Em 1885 é agraciado com o título de Visconde de Correia Botelho e a 9 de março de 1888, ano do nascimento de Fernando Pessoa, casa finalmente com a mulher fatal da sua vida Ana Plácido, após repetidas insistências de seu amigo padre Sena Freitas com arruamento em Braga e que manda os parabéns a Camilo desde o Brasil onde missiona, autora também de Luz coada por ferros, sua parceira nas lides literárias, na sorte e no infortúnio pois que testemunharam em vida a morte da nora, filhos e neta, desgraça só igual à dor de seu admirador Teófilo Braga pela morte de seus 2 filhos e a quem envia pungente soneto que intitula como “A Maior Dor Humana”.
Ainda estará possivelmente em aberto a investigação sobre o quanto e até onde e em que obras ou domínios terá esta mulher forte ajudado a suprir a mãe que lhe faltou cedo, as ideias para a sua vastíssima produção e enredos romanescos e a sua participação mesmo de acompanhamento de outros trabalhos à volta dos livros e editores, das lides domésticas e dos filhos, da correspondência abundante que de Ceide saía e lá chegava, enfim, da permanente função de esposa, mulher e cuidadora que o seu marido e ele, sim, como homem fatal, a arrebatou de Pinheiro Alves, foi julgada e presa pelo adultério e o acompanhou até ao fim, depois de sepultado no cemitério da Lapa, no Porto, no jazigo de Freitas Fortuna, seu amigo e irmão, no dizer do camilianista Coutinho Lanhoso. Vencido pela doença e invalidez, Camilo desiste de qualquer atividade e a 21 de maio de 1890, dez dias antes do suicídio, escreve: “Sou o cadáver representante de um nome que teve alguma reputação gloriosa neste País durante 40 anos de trabalho. Chamo-me Camilo Castelo Branco e estou cego.”

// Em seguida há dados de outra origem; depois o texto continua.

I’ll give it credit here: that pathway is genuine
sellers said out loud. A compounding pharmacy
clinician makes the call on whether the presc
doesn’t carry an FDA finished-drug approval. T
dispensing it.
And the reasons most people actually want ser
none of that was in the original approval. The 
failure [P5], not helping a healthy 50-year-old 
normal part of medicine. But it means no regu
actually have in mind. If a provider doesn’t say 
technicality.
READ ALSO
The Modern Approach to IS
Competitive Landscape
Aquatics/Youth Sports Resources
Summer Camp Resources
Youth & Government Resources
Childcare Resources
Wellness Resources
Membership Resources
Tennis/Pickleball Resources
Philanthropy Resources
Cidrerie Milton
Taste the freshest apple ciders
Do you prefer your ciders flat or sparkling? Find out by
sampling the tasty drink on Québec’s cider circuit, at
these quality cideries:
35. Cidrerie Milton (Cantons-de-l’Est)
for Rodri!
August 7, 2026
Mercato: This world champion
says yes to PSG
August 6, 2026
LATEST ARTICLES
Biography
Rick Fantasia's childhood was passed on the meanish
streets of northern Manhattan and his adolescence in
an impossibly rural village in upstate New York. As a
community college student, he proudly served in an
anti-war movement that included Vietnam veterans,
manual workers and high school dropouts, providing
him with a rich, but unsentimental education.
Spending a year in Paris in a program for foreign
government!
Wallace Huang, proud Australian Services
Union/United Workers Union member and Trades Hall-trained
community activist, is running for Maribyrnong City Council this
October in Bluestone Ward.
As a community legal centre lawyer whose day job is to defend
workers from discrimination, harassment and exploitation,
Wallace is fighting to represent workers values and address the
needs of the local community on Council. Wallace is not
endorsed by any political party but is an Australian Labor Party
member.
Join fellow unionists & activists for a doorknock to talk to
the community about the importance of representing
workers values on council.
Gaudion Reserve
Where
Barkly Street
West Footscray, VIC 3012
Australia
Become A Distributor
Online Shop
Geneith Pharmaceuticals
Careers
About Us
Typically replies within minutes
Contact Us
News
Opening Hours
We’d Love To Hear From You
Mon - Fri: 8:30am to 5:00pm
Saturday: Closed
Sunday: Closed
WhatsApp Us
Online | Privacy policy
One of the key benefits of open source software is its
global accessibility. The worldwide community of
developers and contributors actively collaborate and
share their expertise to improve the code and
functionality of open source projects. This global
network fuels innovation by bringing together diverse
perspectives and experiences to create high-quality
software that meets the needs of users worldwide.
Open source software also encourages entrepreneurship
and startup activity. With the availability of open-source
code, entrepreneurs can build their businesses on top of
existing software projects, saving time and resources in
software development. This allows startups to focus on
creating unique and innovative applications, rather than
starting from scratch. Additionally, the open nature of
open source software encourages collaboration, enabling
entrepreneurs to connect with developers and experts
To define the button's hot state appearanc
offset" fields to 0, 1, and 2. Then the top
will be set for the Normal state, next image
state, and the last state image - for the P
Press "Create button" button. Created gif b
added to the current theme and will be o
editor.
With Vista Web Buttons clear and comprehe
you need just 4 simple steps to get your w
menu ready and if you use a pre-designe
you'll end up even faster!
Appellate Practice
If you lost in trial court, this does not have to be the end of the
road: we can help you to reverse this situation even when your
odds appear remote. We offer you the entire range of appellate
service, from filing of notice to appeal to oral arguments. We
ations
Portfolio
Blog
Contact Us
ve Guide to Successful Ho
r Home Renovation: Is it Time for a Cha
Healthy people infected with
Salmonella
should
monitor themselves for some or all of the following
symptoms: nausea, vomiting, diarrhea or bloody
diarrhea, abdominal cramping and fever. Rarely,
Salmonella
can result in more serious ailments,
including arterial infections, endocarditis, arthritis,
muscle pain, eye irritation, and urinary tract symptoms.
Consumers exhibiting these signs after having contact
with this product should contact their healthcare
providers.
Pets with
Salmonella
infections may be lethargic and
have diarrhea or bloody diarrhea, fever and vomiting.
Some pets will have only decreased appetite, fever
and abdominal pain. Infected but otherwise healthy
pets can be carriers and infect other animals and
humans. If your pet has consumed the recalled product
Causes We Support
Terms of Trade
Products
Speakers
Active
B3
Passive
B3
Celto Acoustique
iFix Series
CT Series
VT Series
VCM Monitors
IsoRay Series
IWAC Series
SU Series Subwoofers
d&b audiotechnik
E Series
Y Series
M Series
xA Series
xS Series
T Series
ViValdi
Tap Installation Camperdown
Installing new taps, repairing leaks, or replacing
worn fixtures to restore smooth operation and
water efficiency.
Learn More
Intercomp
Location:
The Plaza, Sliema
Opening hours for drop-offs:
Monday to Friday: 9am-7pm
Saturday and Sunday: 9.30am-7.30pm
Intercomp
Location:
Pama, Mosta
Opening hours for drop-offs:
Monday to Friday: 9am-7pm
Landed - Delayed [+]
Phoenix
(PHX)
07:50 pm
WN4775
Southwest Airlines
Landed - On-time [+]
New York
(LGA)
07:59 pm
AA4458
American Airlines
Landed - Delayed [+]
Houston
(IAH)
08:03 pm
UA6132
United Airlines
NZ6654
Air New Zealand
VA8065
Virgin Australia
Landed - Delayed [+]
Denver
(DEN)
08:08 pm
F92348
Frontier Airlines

Mas não está só ali. Bem perto estão outros portugueses ilustres como Ramalho Ortigão, amigo e parceiro de aventuras literárias com Eça de Queirós, vizinho da Póvoa de Varzim, Soares de Passos, Silva Porto, enfim, que as lajes lhes sejam mais leves que pesadas, pois parece-me mesmo que ele pagou bem caro nesta vida por tudo e mais alguma coisa, como bem testemunha o investigador José Manuel de Oliveira em êxito editorial recente e de sucesso mesmo entre os camilianistas na sua quase monumental obra de “Vivências de Camilo Castelo Branco a partir da sua correspondência”, afigurando-se-me que a partir de agora se fixa um antes e um depois em tudo quanto se refira ao estudo de qualquer área de abordagem ao escritor de Ceide, tão acompanhado, investigado e estudado é ele no seu peregrinar terrestre que bem depressa se constituirá “vade mecum” imprescindível de estudo e certificação para qualquer trabalho inovador no vasto “terroir” da empolgante obra camiliana e sobre o qual o não menos famoso reitor de Salamanca, Dom Miguel de Unamuno, escreveu que Camilo era indispensável para conhecer a alma portuguesa, classificando o “Amor de Perdição” como o maior romance escrito da Península Ibérica.